To help slow the spread of coronavirus in school settings, the Government is investing more than $190 million in initiatives ready to implement in schools across Victoria to ensure that once they’re back open, they stay open.

From the start of Term 4, 51,000 air purification devices will be rolled out to all government and low-fee non-government schools to remove potentially infectious particles—like coronavirus—from higher-risk areas in schools including staff rooms, sick bays, music rooms and other high traffic areas, an official press release said.

The purifiers will be delivered by tech giant Samsung, and to get as many school sites as possible protected quickly, their delivery to Victoria will include being expedited by air progressively in the coming weeks and months.

In addition, these 2,149 schools will all be entitled to a grant of up to $25,000 to purchase shade sails—with $60 million to create more outdoor learning spaces and make it easy for classes to be conducted outside. This program complements the Department of Health’s existing School Shade Grants Program.

Throughout the school holidays and Term 4, infrastructure audits, ventilation assessments, and CO2 monitoring that has already started will continue in a sample of schools to identify any further actions that can be taken to make schools even safer—and will also cover a number of early childhood education services co-located on school sites.

While our top priority is getting students back to school quickly and safely, we are establishing a Ventilation Technical Advisory Panel to undertake further risk assessments of other environments—for example, early childhood settings and youth justice facilities, which will help inform future ventilation measures.

These initiatives build on advice already issued to schools to increase fresh air flow into indoor spaces through opening windows, using door jams, and switching air handling units to 100 per cent outdoor air, where possible.

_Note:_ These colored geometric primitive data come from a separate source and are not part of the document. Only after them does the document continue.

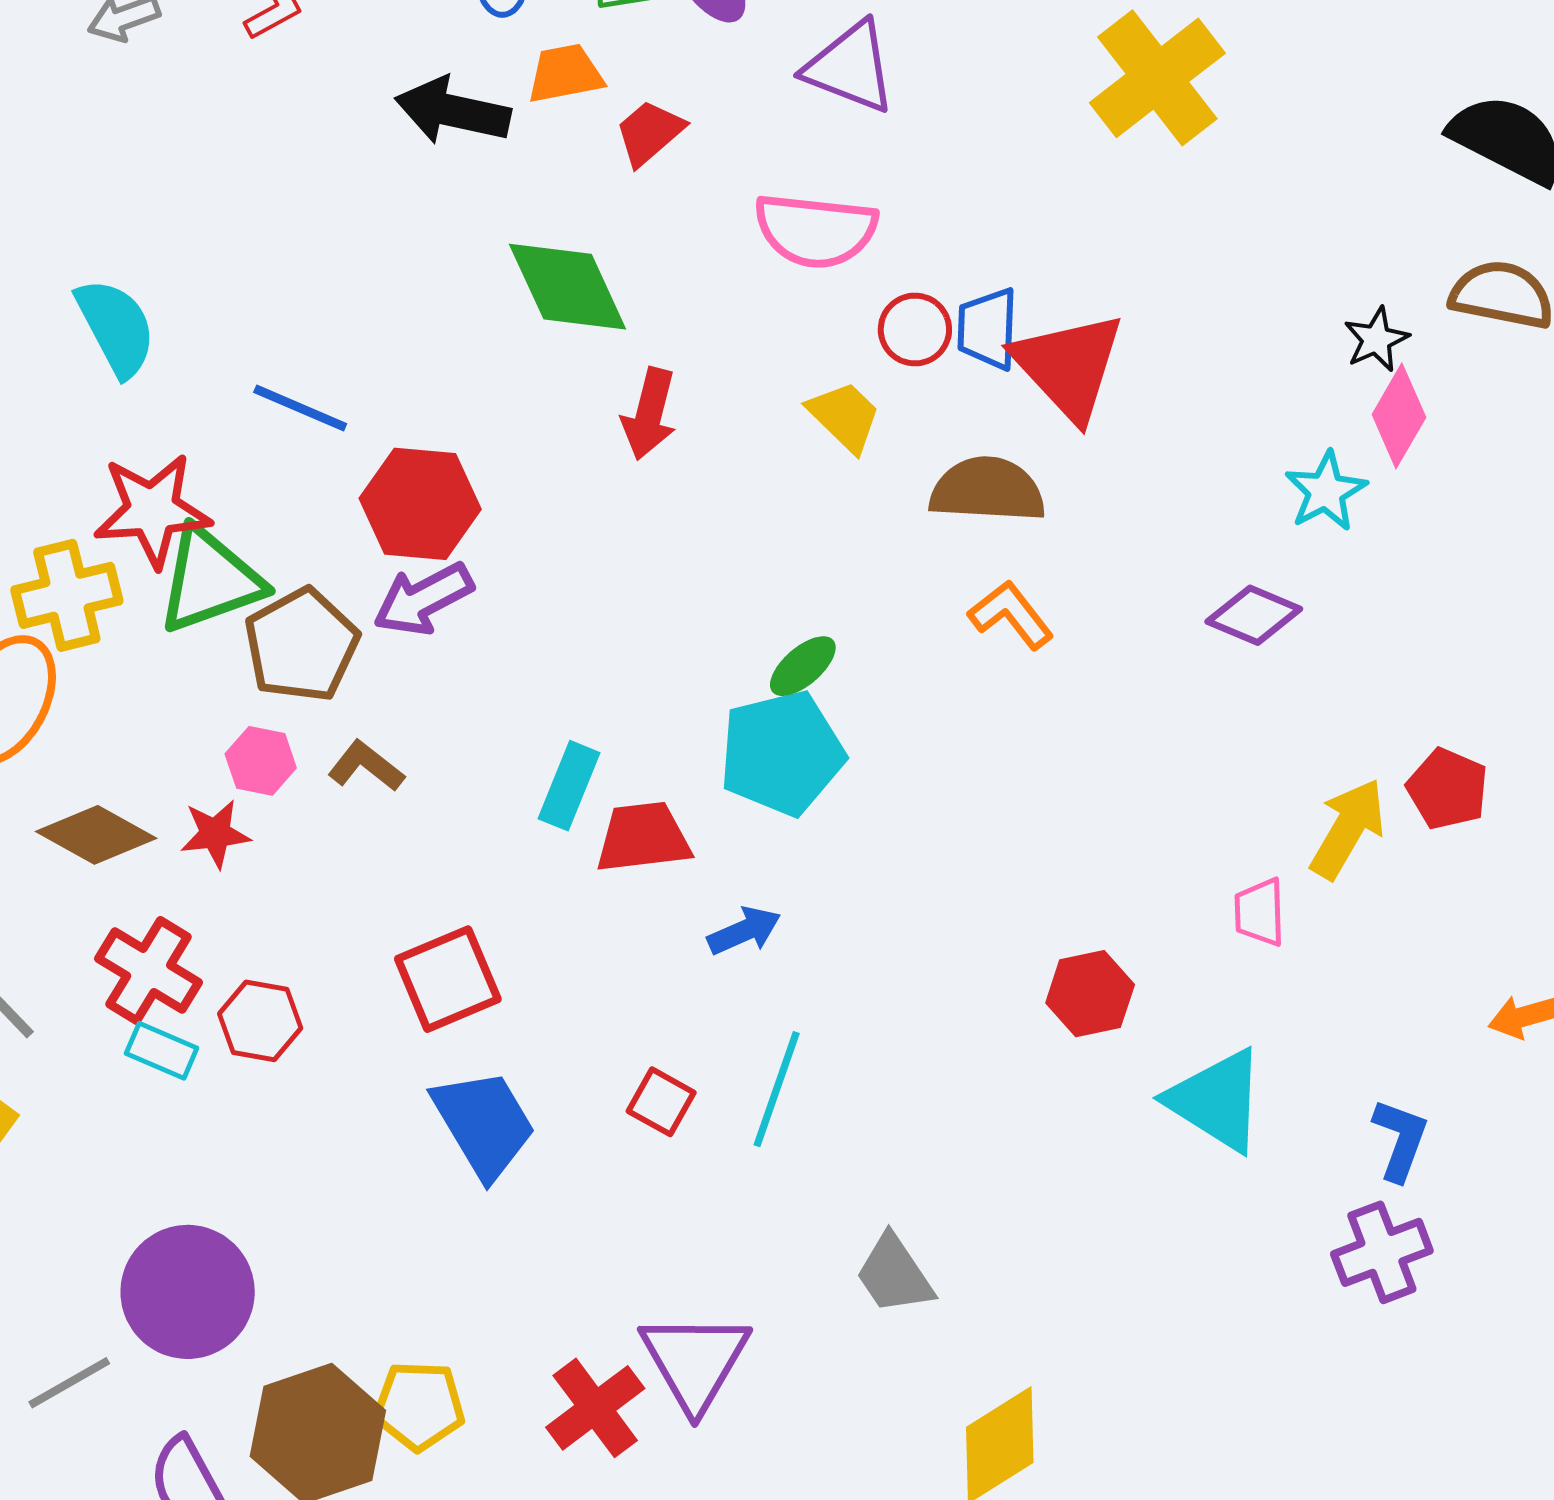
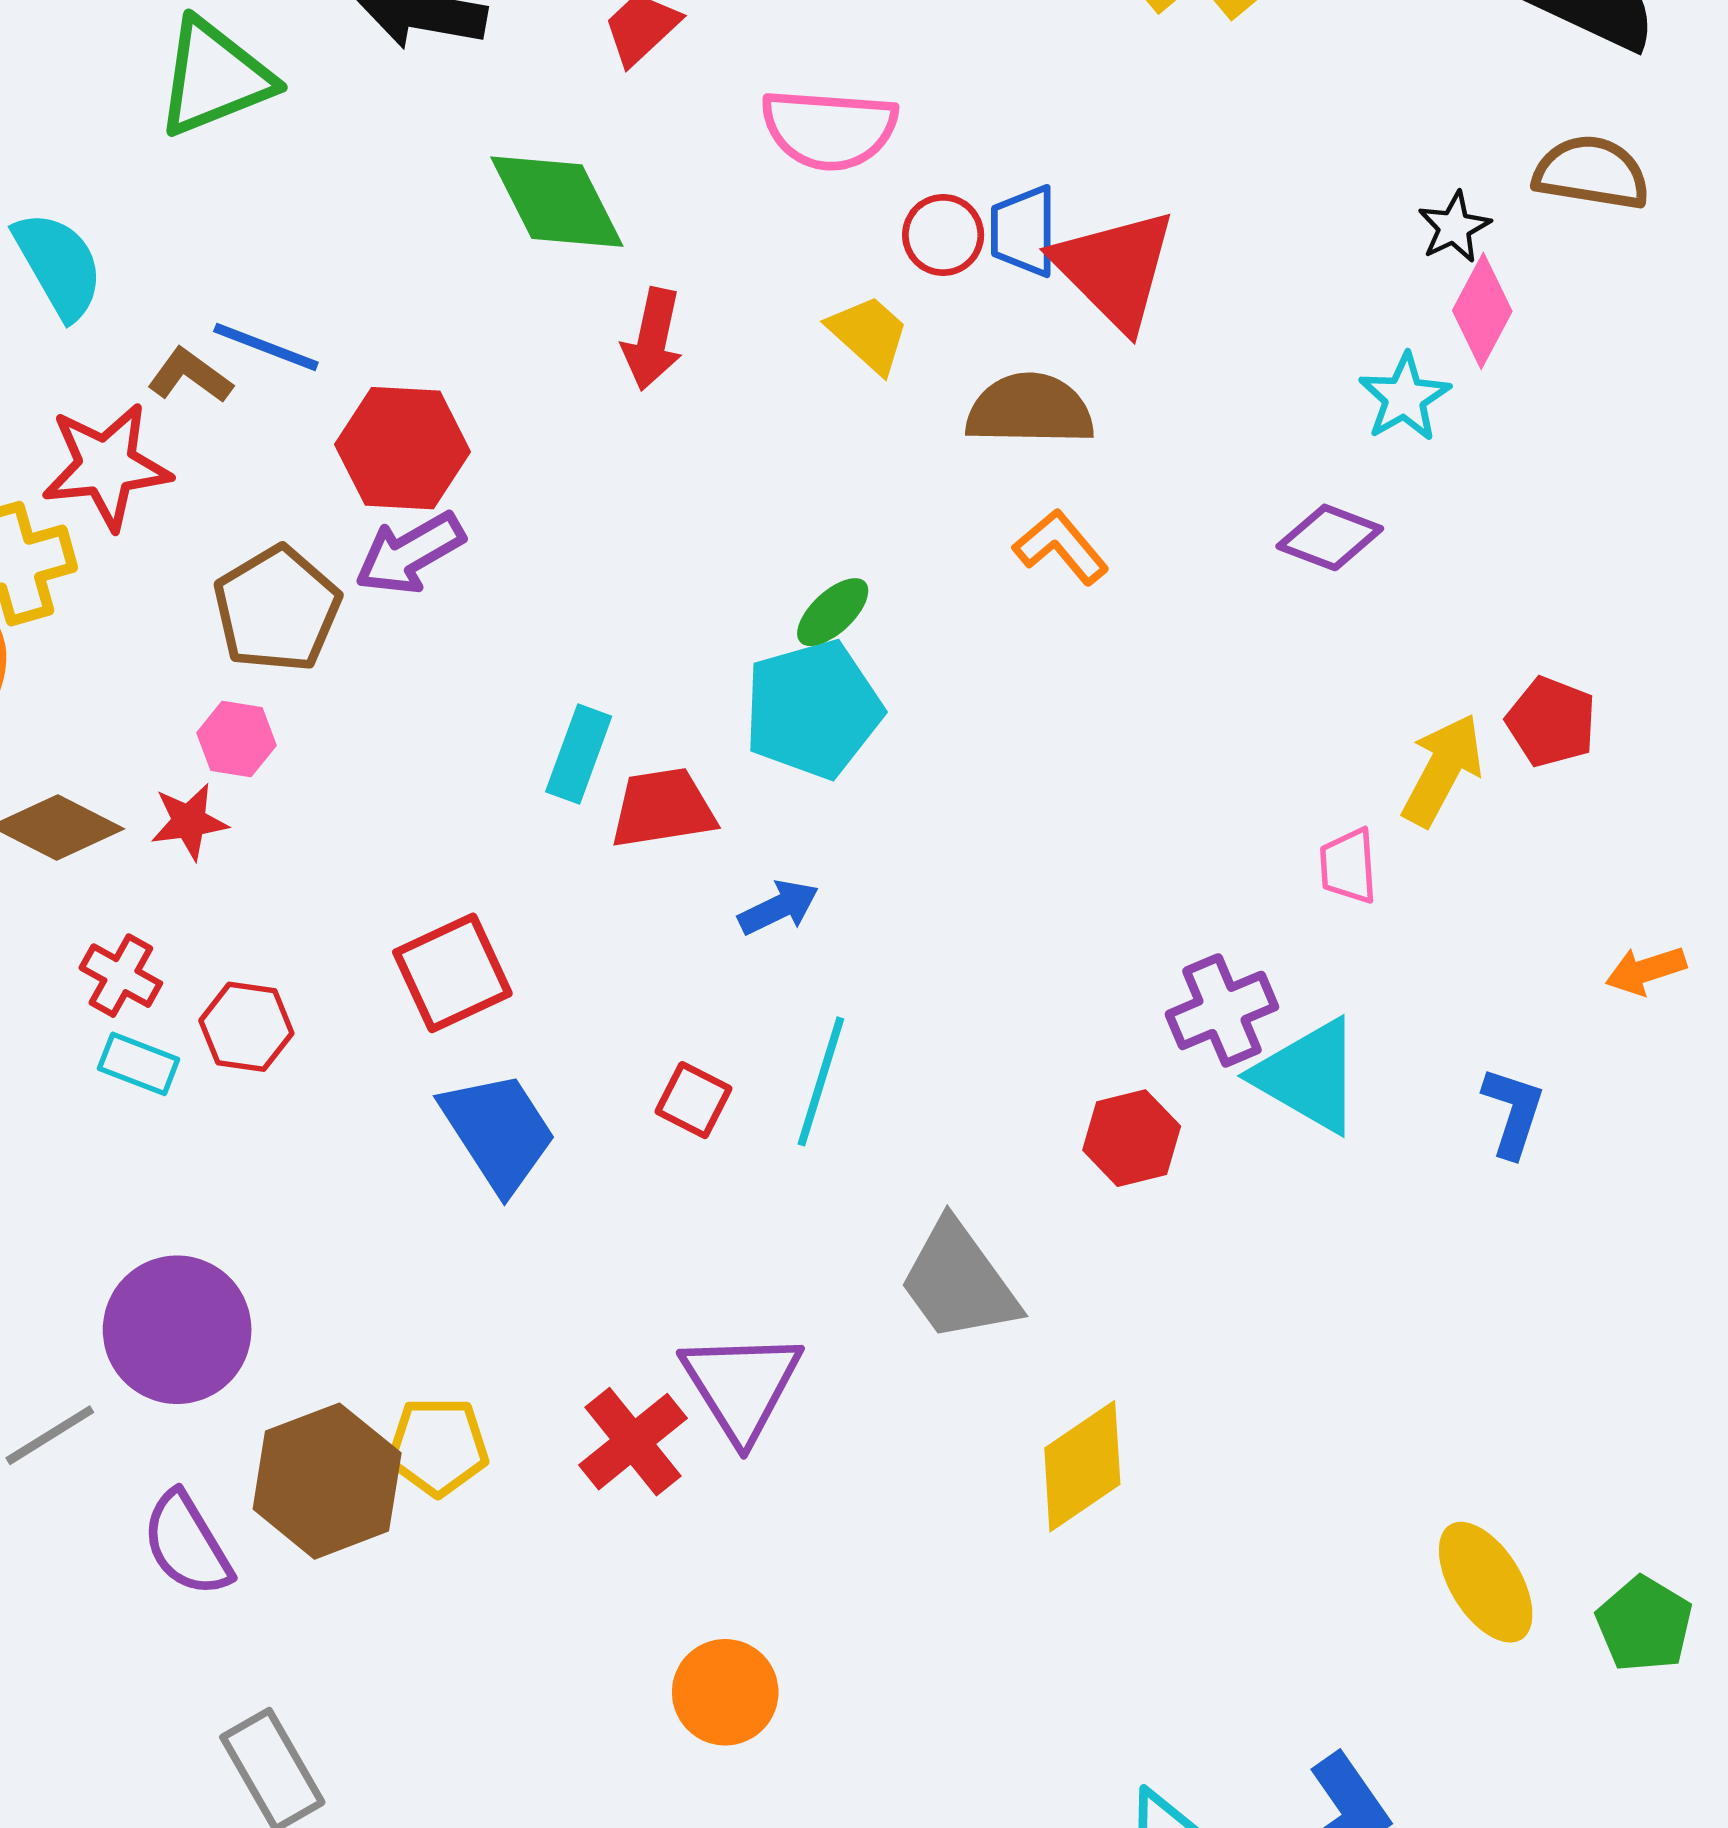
green triangle: (210, 580) -> (214, 78), moved
brown L-shape: (366, 766) -> (190, 376), moved
red cross: (149, 971) -> (121, 976), size x0.7
red hexagon: (1090, 994) -> (1132, 1138), moved
purple cross: (1382, 1252) -> (1222, 1010), moved
gray trapezoid: (894, 1274) -> (959, 1282), size x1.4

The Chief Health Officer has today advised that vaccination will be made a requirement of work for staff in schools and early childhood settings to protect children, staff and our communities.

In order to work, all staff in schools and early childhood services will be required to have a first dose by 18 October or have a booking within one week, with full vaccination required by 29 November unless a medical exemption applies—including in government and non-government schools and all types of early childhood and care settings.

The Department of Education and Training will support principals to implement this requirement in the coming weeks, with all government school staff entitled to a half-day of paid time off to get their vaccination, and staff—alongside families and students over 12—are urged to book in and protect themselves as soon as possible.

While home testing is not yet approved by the Therapeutic Goods Administration, a small trial of home antigen testing will start soon with school children and families, overseen by health experts, to explore their feasibility in a range of education settings—helping to inform our future use with larger cohorts once home testing is approved.

As the first tranches of students prepare to return to school in early October, the Government and public health team have put in place strict measures to keep school communities safer and limit the number of people who would be forced to isolate if a case is found on a school site.

Masks will remain mandatory for secondary school students and all adults, helping to prevent transmission—and they are also strongly encouraged for primary school-aged children wherever possible.

Schools have already implemented measures like staggered pick-up and drop-off times, QR code check-ins for any essential visitors, and as much physical distancing as is possible in classrooms—and when students return, will limit mixing among year levels and use large spaces like halls and gyms where possible.

Until the public health team advises that higher-risk activities are safe to resume—and in line with the timelines set out in the broader roadmap—schools will also postpone indoor and contact sports, camps, excursions, assemblies and performances to prevent the spread of the virus.